> _ACTIVITY_
Each line of the listing, apart from the pictures, is to be printed exactly.

> _PROVIDED RECORDS_
━━━━

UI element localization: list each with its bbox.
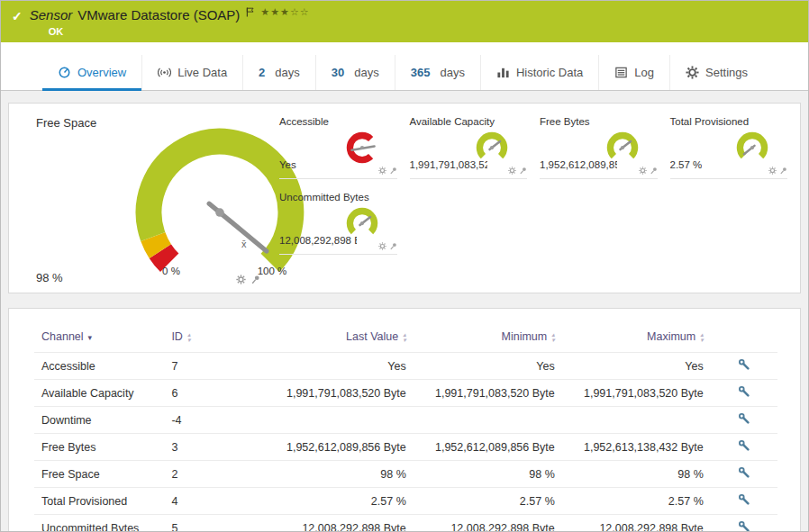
sensor-title: VMware Datastore (SOAP) bbox=[77, 7, 240, 23]
tab-historic-data[interactable]: Historic Data bbox=[480, 55, 598, 90]
channel-id: 6 bbox=[164, 380, 246, 407]
gauge-mean-marker: x̄ bbox=[241, 239, 247, 249]
last-value bbox=[246, 407, 414, 434]
maximum-value: 2.57 % bbox=[562, 488, 711, 515]
maximum-value: 1,952,613,138,432 Byte bbox=[562, 434, 711, 461]
channel-name: Downtime bbox=[34, 407, 164, 434]
table-row-uncommitted-bytes: Uncommitted Bytes 5 12,008,292,898 Byte … bbox=[34, 515, 777, 532]
sort-both-icon: ▴▾ bbox=[187, 332, 191, 343]
tile-gear-icon[interactable] bbox=[508, 167, 516, 175]
tab-2-days[interactable]: 2 days bbox=[242, 55, 315, 90]
tab-settings[interactable]: Settings bbox=[669, 55, 763, 90]
gauge-gear-icon[interactable] bbox=[236, 275, 246, 284]
channel-id: 3 bbox=[164, 434, 246, 461]
col-header-minimum[interactable]: Minimum▴▾ bbox=[414, 327, 562, 353]
tile-available-capacity[interactable]: Available Capacity 1,991,791,083,520 … bbox=[410, 114, 528, 179]
gauge-pin-icon[interactable] bbox=[250, 275, 260, 284]
minimum-value: Yes bbox=[414, 353, 562, 380]
accessible-mini-gauge bbox=[341, 128, 383, 164]
last-value: 98 % bbox=[246, 461, 414, 488]
tab-live-data[interactable]: Live Data bbox=[141, 55, 242, 90]
gauge-min-label: 0 % bbox=[162, 266, 180, 276]
tile-free-bytes[interactable]: Free Bytes 1,952,612,089,856 … bbox=[540, 114, 658, 179]
maximum-value: Yes bbox=[562, 353, 711, 380]
gauge-value-label: 98 % bbox=[36, 271, 63, 284]
minimum-value: 1,991,791,083,520 Byte bbox=[414, 380, 562, 407]
col-header-last-value[interactable]: Last Value▴▾ bbox=[246, 327, 414, 353]
channel-id: 2 bbox=[164, 461, 246, 488]
gauge-pivot bbox=[215, 208, 224, 217]
tile-pin-icon[interactable] bbox=[650, 167, 658, 175]
last-value: 1,991,791,083,520 Byte bbox=[246, 380, 414, 407]
tile-total-provisioned[interactable]: Total Provisioned 2.57 % bbox=[670, 114, 788, 179]
channel-settings-wrench-icon[interactable] bbox=[738, 493, 750, 506]
tab-overview[interactable]: Overview bbox=[42, 55, 141, 90]
channel-name: Free Space bbox=[34, 461, 164, 488]
col-header-maximum[interactable]: Maximum▴▾ bbox=[562, 327, 711, 353]
live-data-icon bbox=[158, 66, 171, 79]
channel-name: Available Capacity bbox=[34, 380, 164, 407]
last-value: 12,008,292,898 Byte bbox=[246, 515, 414, 532]
maximum-value bbox=[562, 407, 711, 434]
tile-pin-icon[interactable] bbox=[389, 242, 397, 250]
tile-pin-icon[interactable] bbox=[519, 167, 527, 175]
col-header-id[interactable]: ID▴▾ bbox=[164, 327, 246, 353]
gauge-red-zone bbox=[160, 251, 169, 263]
channel-name: Total Provisioned bbox=[34, 488, 164, 515]
tile-uncommitted-bytes[interactable]: Uncommitted Bytes 12,008,292,898 Byte bbox=[279, 190, 397, 255]
tab-30-days[interactable]: 30 days bbox=[315, 55, 395, 90]
channel-settings-wrench-icon[interactable] bbox=[738, 520, 750, 532]
free-bytes-mini-gauge bbox=[602, 128, 643, 164]
overview-icon bbox=[58, 66, 71, 79]
channel-settings-wrench-icon[interactable] bbox=[738, 385, 750, 398]
channel-id: 5 bbox=[164, 515, 246, 532]
minimum-value: 98 % bbox=[414, 461, 562, 488]
col-header-tools bbox=[711, 327, 777, 353]
prtg-sensor-page: ✓ Sensor VMware Datastore (SOAP) ★★★☆☆ O… bbox=[0, 0, 809, 532]
channel-table: Channel▾ ID▴▾ Last Value▴▾ Minimum▴▾ Max… bbox=[34, 327, 777, 532]
priority-stars[interactable]: ★★★☆☆ bbox=[260, 6, 309, 18]
channel-settings-wrench-icon[interactable] bbox=[738, 358, 750, 371]
sort-desc-icon: ▾ bbox=[88, 333, 93, 342]
minimum-value bbox=[414, 407, 562, 434]
tile-gear-icon[interactable] bbox=[639, 167, 647, 175]
gauge-amber-zone bbox=[153, 237, 160, 251]
gauge-max-label: 100 % bbox=[258, 266, 287, 276]
gauges-panel: Free Space 0 % 100 % x̄ 98 % Accessible bbox=[8, 103, 801, 293]
channel-settings-wrench-icon[interactable] bbox=[738, 466, 750, 479]
tile-gear-icon[interactable] bbox=[378, 242, 386, 250]
tab-bar: Overview Live Data 2 days 30 days 365 da… bbox=[1, 42, 808, 91]
table-row-available-capacity: Available Capacity 6 1,991,791,083,520 B… bbox=[34, 380, 777, 407]
sensor-status-header: ✓ Sensor VMware Datastore (SOAP) ★★★☆☆ O… bbox=[1, 1, 808, 42]
mini-gauge-grid: Accessible Yes Available Capacity bbox=[279, 114, 787, 255]
sort-both-icon: ▴▾ bbox=[700, 332, 704, 343]
last-value: 2.57 % bbox=[246, 488, 414, 515]
flag-icon[interactable] bbox=[245, 6, 255, 18]
maximum-value: 98 % bbox=[562, 461, 711, 488]
channel-settings-wrench-icon[interactable] bbox=[738, 439, 750, 452]
minimum-value: 1,952,612,089,856 Byte bbox=[414, 434, 562, 461]
channel-settings-wrench-icon[interactable] bbox=[738, 412, 750, 425]
minimum-value: 2.57 % bbox=[414, 488, 562, 515]
sensor-heading: Sensor VMware Datastore (SOAP) ★★★☆☆ OK bbox=[30, 7, 310, 37]
tile-pin-icon[interactable] bbox=[389, 167, 397, 175]
total-provisioned-mini-gauge bbox=[732, 128, 773, 164]
channel-id: 7 bbox=[164, 353, 246, 380]
tile-accessible[interactable]: Accessible Yes bbox=[279, 114, 397, 179]
uncommitted-bytes-mini-gauge bbox=[341, 203, 383, 239]
maximum-value: 12,008,292,898 Byte bbox=[562, 515, 711, 532]
historic-data-icon bbox=[496, 66, 510, 79]
table-row-downtime: Downtime -4 bbox=[34, 407, 777, 434]
channel-name: Free Bytes bbox=[34, 434, 164, 461]
table-row-free-space: Free Space 2 98 % 98 % 98 % bbox=[34, 461, 777, 488]
last-value: 1,952,612,089,856 Byte bbox=[246, 434, 414, 461]
tile-gear-icon[interactable] bbox=[378, 167, 386, 175]
minimum-value: 12,008,292,898 Byte bbox=[414, 515, 562, 532]
tab-365-days[interactable]: 365 days bbox=[395, 55, 480, 90]
col-header-channel[interactable]: Channel▾ bbox=[34, 327, 164, 353]
tile-gear-icon[interactable] bbox=[768, 167, 777, 175]
tab-log[interactable]: Log bbox=[598, 55, 669, 90]
tile-pin-icon[interactable] bbox=[779, 167, 787, 175]
table-row-total-provisioned: Total Provisioned 4 2.57 % 2.57 % 2.57 % bbox=[34, 488, 777, 515]
table-row-accessible: Accessible 7 Yes Yes Yes bbox=[34, 353, 777, 380]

━━━━

> _WRITTEN SOLUTION_
UI element localization: list each with its bbox.
sensor-title: VMware Datastore (SOAP) bbox=[77, 7, 240, 23]
tab-historic-data[interactable]: Historic Data bbox=[480, 55, 598, 90]
channel-id: 6 bbox=[164, 380, 246, 407]
gauge-mean-marker: x̄ bbox=[241, 239, 247, 249]
last-value bbox=[246, 407, 414, 434]
maximum-value: 2.57 % bbox=[562, 488, 711, 515]
maximum-value: 1,952,613,138,432 Byte bbox=[562, 434, 711, 461]
channel-name: Downtime bbox=[34, 407, 164, 434]
table-row-uncommitted-bytes: Uncommitted Bytes 5 12,008,292,898 Byte … bbox=[34, 515, 777, 532]
sort-both-icon: ▴▾ bbox=[187, 332, 191, 343]
tile-gear-icon[interactable] bbox=[508, 167, 516, 175]
tab-2-days[interactable]: 2 days bbox=[242, 55, 315, 90]
tab-settings[interactable]: Settings bbox=[669, 55, 763, 90]
gauge-gear-icon[interactable] bbox=[236, 275, 246, 284]
channel-id: 3 bbox=[164, 434, 246, 461]
col-header-minimum[interactable]: Minimum▴▾ bbox=[414, 327, 562, 353]
tile-available-capacity[interactable]: Available Capacity 1,991,791,083,520 … bbox=[410, 114, 528, 179]
gauge-pin-icon[interactable] bbox=[250, 275, 260, 284]
minimum-value: Yes bbox=[414, 353, 562, 380]
accessible-mini-gauge bbox=[341, 128, 383, 164]
last-value: 98 % bbox=[246, 461, 414, 488]
tab-live-data[interactable]: Live Data bbox=[141, 55, 242, 90]
gauge-min-label: 0 % bbox=[162, 266, 180, 276]
tile-free-bytes[interactable]: Free Bytes 1,952,612,089,856 … bbox=[540, 114, 658, 179]
maximum-value: Yes bbox=[562, 353, 711, 380]
gauge-value-label: 98 % bbox=[36, 271, 63, 284]
minimum-value: 1,991,791,083,520 Byte bbox=[414, 380, 562, 407]
col-header-last-value[interactable]: Last Value▴▾ bbox=[246, 327, 414, 353]
channel-id: 2 bbox=[164, 461, 246, 488]
gauge-pivot bbox=[215, 208, 224, 217]
tile-pin-icon[interactable] bbox=[650, 167, 658, 175]
last-value: 1,991,791,083,520 Byte bbox=[246, 380, 414, 407]
tile-total-provisioned[interactable]: Total Provisioned 2.57 % bbox=[670, 114, 788, 179]
channel-settings-wrench-icon[interactable] bbox=[738, 493, 750, 506]
tab-overview[interactable]: Overview bbox=[42, 55, 141, 90]
channel-name: Free Space bbox=[34, 461, 164, 488]
col-header-maximum[interactable]: Maximum▴▾ bbox=[562, 327, 711, 353]
live-data-icon bbox=[158, 66, 171, 79]
channel-name: Available Capacity bbox=[34, 380, 164, 407]
last-value: 12,008,292,898 Byte bbox=[246, 515, 414, 532]
maximum-value bbox=[562, 407, 711, 434]
tile-pin-icon[interactable] bbox=[389, 242, 397, 250]
tile-pin-icon[interactable] bbox=[519, 167, 527, 175]
col-header-id[interactable]: ID▴▾ bbox=[164, 327, 246, 353]
gauge-red-zone bbox=[160, 251, 169, 263]
channel-name: Total Provisioned bbox=[34, 488, 164, 515]
tile-uncommitted-bytes[interactable]: Uncommitted Bytes 12,008,292,898 Byte bbox=[279, 190, 397, 255]
tab-30-days[interactable]: 30 days bbox=[315, 55, 395, 90]
channel-settings-wrench-icon[interactable] bbox=[738, 520, 750, 532]
free-bytes-mini-gauge bbox=[602, 128, 643, 164]
overview-icon bbox=[58, 66, 71, 79]
channel-settings-wrench-icon[interactable] bbox=[738, 385, 750, 398]
channel-id: 5 bbox=[164, 515, 246, 532]
minimum-value: 98 % bbox=[414, 461, 562, 488]
col-header-tools bbox=[711, 327, 777, 353]
prtg-sensor-page: ✓ Sensor VMware Datastore (SOAP) ★★★☆☆ O… bbox=[0, 0, 809, 532]
channel-table: Channel▾ ID▴▾ Last Value▴▾ Minimum▴▾ Max… bbox=[34, 327, 777, 532]
priority-stars[interactable]: ★★★☆☆ bbox=[260, 6, 309, 18]
channel-settings-wrench-icon[interactable] bbox=[738, 358, 750, 371]
sort-desc-icon: ▾ bbox=[88, 333, 93, 342]
minimum-value bbox=[414, 407, 562, 434]
tile-gear-icon[interactable] bbox=[639, 167, 647, 175]
gauge-amber-zone bbox=[153, 237, 160, 251]
gauge-max-label: 100 % bbox=[258, 266, 287, 276]
gauges-panel: Free Space 0 % 100 % x̄ 98 % Accessible bbox=[8, 103, 801, 293]
channel-settings-wrench-icon[interactable] bbox=[738, 466, 750, 479]
tile-gear-icon[interactable] bbox=[378, 242, 386, 250]
tab-bar: Overview Live Data 2 days 30 days 365 da… bbox=[1, 42, 808, 91]
table-row-available-capacity: Available Capacity 6 1,991,791,083,520 B… bbox=[34, 380, 777, 407]
sensor-status-header: ✓ Sensor VMware Datastore (SOAP) ★★★☆☆ O… bbox=[1, 1, 808, 42]
mini-gauge-grid: Accessible Yes Available Capacity bbox=[279, 114, 787, 255]
sort-both-icon: ▴▾ bbox=[700, 332, 704, 343]
last-value: 2.57 % bbox=[246, 488, 414, 515]
flag-icon[interactable] bbox=[245, 6, 255, 18]
maximum-value: 98 % bbox=[562, 461, 711, 488]
channel-settings-wrench-icon[interactable] bbox=[738, 439, 750, 452]
minimum-value: 1,952,612,089,856 Byte bbox=[414, 434, 562, 461]
channel-settings-wrench-icon[interactable] bbox=[738, 412, 750, 425]
minimum-value: 2.57 % bbox=[414, 488, 562, 515]
sensor-heading: Sensor VMware Datastore (SOAP) ★★★☆☆ OK bbox=[30, 7, 310, 37]
tile-pin-icon[interactable] bbox=[389, 167, 397, 175]
total-provisioned-mini-gauge bbox=[732, 128, 773, 164]
channel-id: 7 bbox=[164, 353, 246, 380]
tile-accessible[interactable]: Accessible Yes bbox=[279, 114, 397, 179]
uncommitted-bytes-mini-gauge bbox=[341, 203, 383, 239]
maximum-value: 12,008,292,898 Byte bbox=[562, 515, 711, 532]
historic-data-icon bbox=[496, 66, 510, 79]
table-row-downtime: Downtime -4 bbox=[34, 407, 777, 434]
channel-name: Free Bytes bbox=[34, 434, 164, 461]
table-row-free-space: Free Space 2 98 % 98 % 98 % bbox=[34, 461, 777, 488]
last-value: 1,952,612,089,856 Byte bbox=[246, 434, 414, 461]
tile-gear-icon[interactable] bbox=[378, 167, 386, 175]
minimum-value: 12,008,292,898 Byte bbox=[414, 515, 562, 532]
tab-365-days[interactable]: 365 days bbox=[395, 55, 480, 90]
col-header-channel[interactable]: Channel▾ bbox=[34, 327, 164, 353]
tile-gear-icon[interactable] bbox=[768, 167, 777, 175]
tab-log[interactable]: Log bbox=[598, 55, 669, 90]
tile-pin-icon[interactable] bbox=[779, 167, 787, 175]
table-row-total-provisioned: Total Provisioned 4 2.57 % 2.57 % 2.57 % bbox=[34, 488, 777, 515]
table-row-accessible: Accessible 7 Yes Yes Yes bbox=[34, 353, 777, 380]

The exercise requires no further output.